Tabanda birtakım tepkiler var, maalesef eski alışkanlıklardan, geçmişte uygulanan aykırı siyasetlerden ötürü. Biri ‘yanlış yaptım’ deyip bir adım atarsa, biz de ona atarız. Tayyip Beyefendi buna yanaşmıyor. Kılıçdaroğlu, Türkiye’yi birinci kere bu türlü bir noktaya getirebilmek için önemli bir adım attı. Onlar bu uğraşları yapacaklar, biz olduğumuz yerde oturup topyekün ‘gelip Saadet’li olun’ diyemeyiz.
‘İttifak içi ittifak’ formulü
- CHP’ye oy vermeye eli gitmeyenler gelsin diye mi?

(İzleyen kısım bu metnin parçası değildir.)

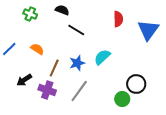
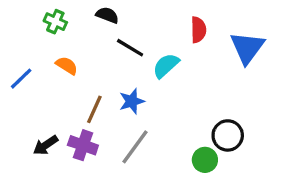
orange semicircle: (37, 49) -> (67, 66), moved
cyan semicircle: (102, 57) -> (166, 66), moved
black arrow: (24, 80) -> (46, 145), moved

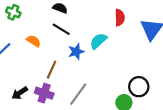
green cross: (55, 22) -> (13, 12), moved
black line: (130, 48) -> (61, 29), moved
blue star: (132, 101) -> (76, 52), moved

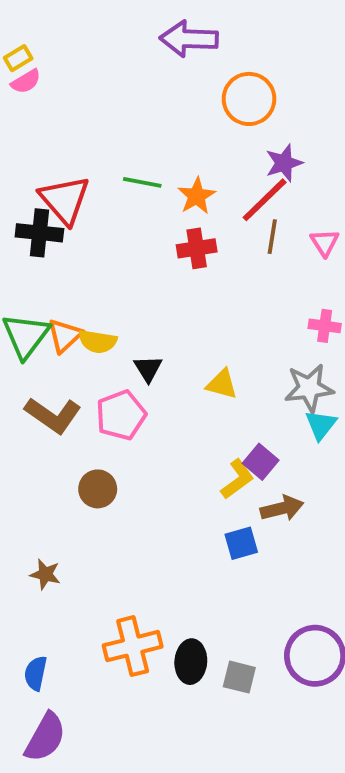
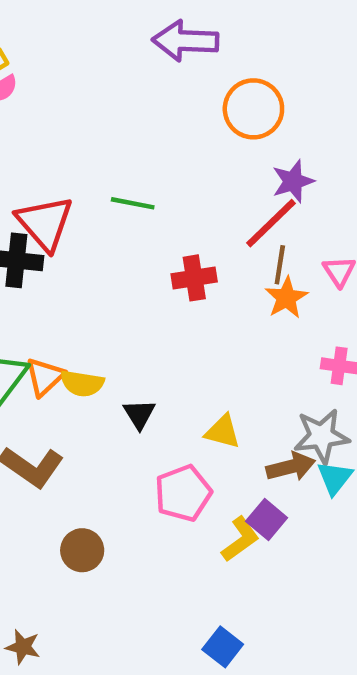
orange star: (197, 196) -> (286, 298), moved
pink pentagon: (121, 415) -> (183, 493), moved
brown arrow: (282, 508) -> (291, 467), moved
blue square: (241, 543) -> (223, 647), moved, turned -36

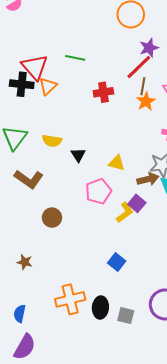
orange triangle: (45, 377) -> (48, 86), moved

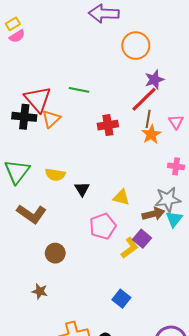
brown star: (25, 262) -> (40, 291), moved

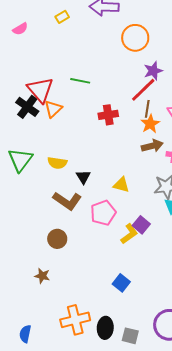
yellow rectangle: (13, 24) -> (62, 17), moved
black cross: (24, 117) -> (27, 107), turned 30
brown L-shape: (31, 214) -> (67, 201), moved
brown arrow: (153, 214) -> (152, 146), moved

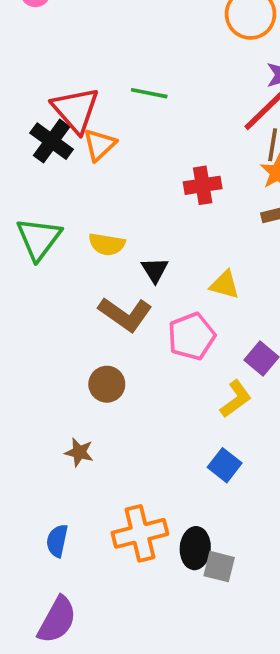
red cross: (108, 115) -> (203, 185), moved
yellow L-shape: (129, 234) -> (236, 399), moved
blue semicircle: (25, 334) -> (57, 541), moved
gray square: (130, 336) -> (219, 567), moved

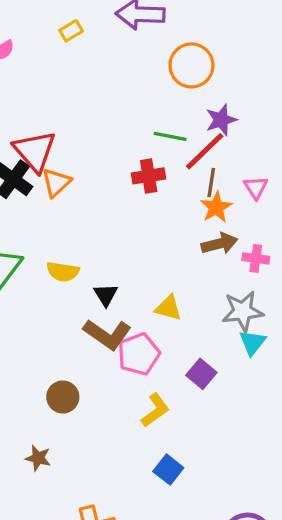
green line: (149, 93) -> (170, 136), moved
red cross: (203, 185) -> (149, 176), moved
brown L-shape: (125, 314) -> (107, 334), moved
yellow L-shape: (236, 399) -> (155, 410), moved

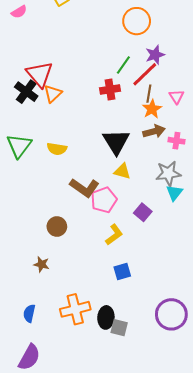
green line: (170, 136) -> (123, 65), turned -66
black triangle: (106, 295) -> (116, 142), moved, size x1.8
blue square: (168, 470) -> (122, 271), turned 36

Bu da var ancak temelinde toplumda AK Parti’den kopmuş yüzde 15’lik bir kesim var, inanç arıyorlar. ‘Bunlar da iktidara gelebilir’ denilmeli. Bu 3’lü ittifak bunu sağlar diye umut ediyorum. Güçlü bir muhalefet olursa, eli CHP’ye oy vermeye gitmiyorsa, buraya gelir. Bunu birinci arkadaşlarımız (Ali Babacan ve Ahmet Davutoğlu) AK Parti’den ayrıldıktan ve siyasi durumlarını belirli bir halde devam ettirmek istemelerinin anlaşılması üzerine dillendirdim. En az 1,5 yıllık geçmişi var. Gerçekleştirebilirsek önemli sıçrama yapabiliriz, hem siyasi partiler hem ittifak olarak.

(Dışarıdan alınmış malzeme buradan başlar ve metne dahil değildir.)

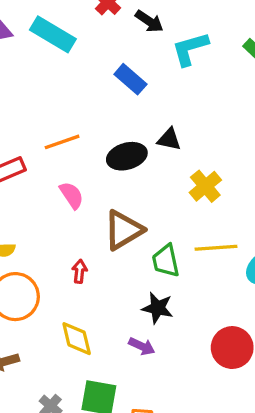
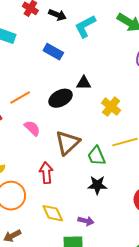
red arrow: (80, 271) -> (46, 173), size x1.5
purple arrow: (142, 346) -> (86, 221), moved

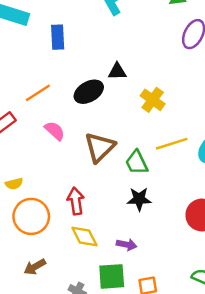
blue rectangle: (53, 52) -> (58, 37), moved, turned 60
red arrow: (46, 173) -> (76, 201), moved

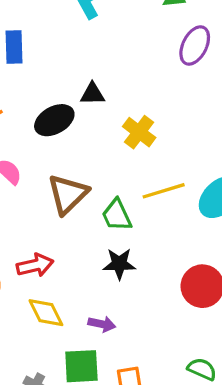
red arrow: (76, 201) -> (35, 265), turned 84

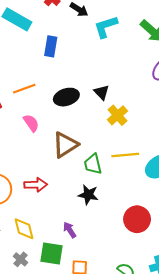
black triangle: (92, 94) -> (102, 92), moved, turned 35
yellow diamond: (46, 313) -> (24, 229), moved
purple arrow: (102, 324) -> (70, 230), turned -147

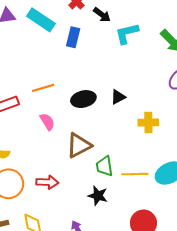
blue rectangle: (51, 46) -> (73, 37), moved
black triangle: (102, 92) -> (118, 97), turned 42
yellow cross: (118, 115) -> (148, 123), moved, turned 36
yellow line: (125, 155) -> (135, 174), moved

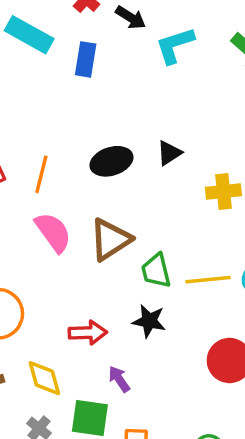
orange line: (43, 88) -> (41, 174), moved, turned -55
pink semicircle: (47, 122) -> (53, 232), moved, size x1.4
red arrow: (47, 182) -> (88, 333), moved

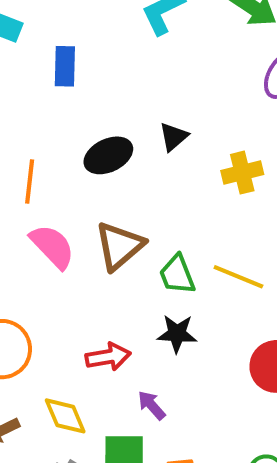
blue rectangle: (86, 59) -> (65, 66), moved
yellow line: (208, 280) -> (238, 277), turned 36

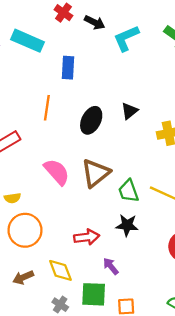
black ellipse: (108, 155) -> (91, 120), turned -40
orange line: (30, 182) -> (47, 108), moved

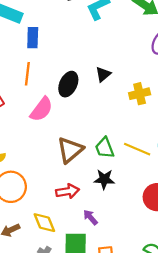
blue rectangle: (68, 68) -> (33, 38), moved
pink semicircle: (57, 172) -> (41, 109), moved, turned 80
brown triangle: (96, 173) -> (70, 150), moved

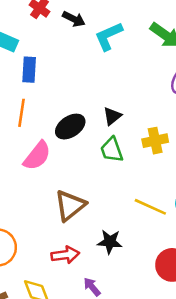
black ellipse: (68, 84) -> (70, 127), turned 30
green trapezoid: (105, 148) -> (112, 150), moved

Burada bir yığılma, bir kümelenme meydana gelir. Teklifi kendilerine götürdüm, 5-10 gün içinde karar verilmesi lazım. Millet İttifakı çatısı altında olacağız. Benim dediğim, onu biraz ileri taşımak. Gerçekleşirse, ihtilal mahiyetinde siyasi atak olur. Tabandan çok daha farklı kısımlardan dayanak alacağımızı umut ediyorum.
‘Her önder kendi karar verecek’
- Akşener’in ‘liderler aday olmayacak’ açıklaması
Böyle bir karar alınmadı. Bu değişebilir. (Her başkan kendi mi karar verecek?) Evet.
- Anketlere ilişkin
Son gelişmeler üzerine tereddütlü insan çok. Zelzele faciası, gecikmeler ve Tayyip Bey’in hali… Yalnızca Adıyaman değil, zelzele bölgesinin tamamından helallik dilemeli. Ne askerler ne AFAD girebildi; oradaki perişanlığın farkında değil Tayyip Beyefendi. Millet karar verirken, iktidarın icraatta yaptığı yanlışları görmezden gelirse, vay halimize. Lakin ben gördüğünü zannediyorum.
‘Cumhur İttifakı içilemeyecek bir çorbaya döndü’
- Cumhur İtitfakı’nda genişleme çabaları
Benim gördüğüm, çaresizliğin sözü. Tayyip Beyefendi, bunların hepsine karşı bir tutum sergilemişken, artık kırık dökük ne varsa toplama çabasına girdi. Bu sonuç verir mi, verir… Birkaç 100 bin oy artar fakat kurtuluşa vesile olmaz. Herkese bir menfaat vererek, o etrafın oyunu almak istiyor fakat o etraf de bunu görüyor. (HÜDA PAR ile görüşmeler) Cumhur İttifakı içilemeyecek bir çorbaya döndü. Geçmişte birbirlerine karşı en ağır hakaretleri yapanlar artık kucaklaştı. Bunu Türkiye’yi düşünürek yaptıkları kanaatinde değilim, büsbütün şahsi menfaatlerini düşünerek yapıyorlar.’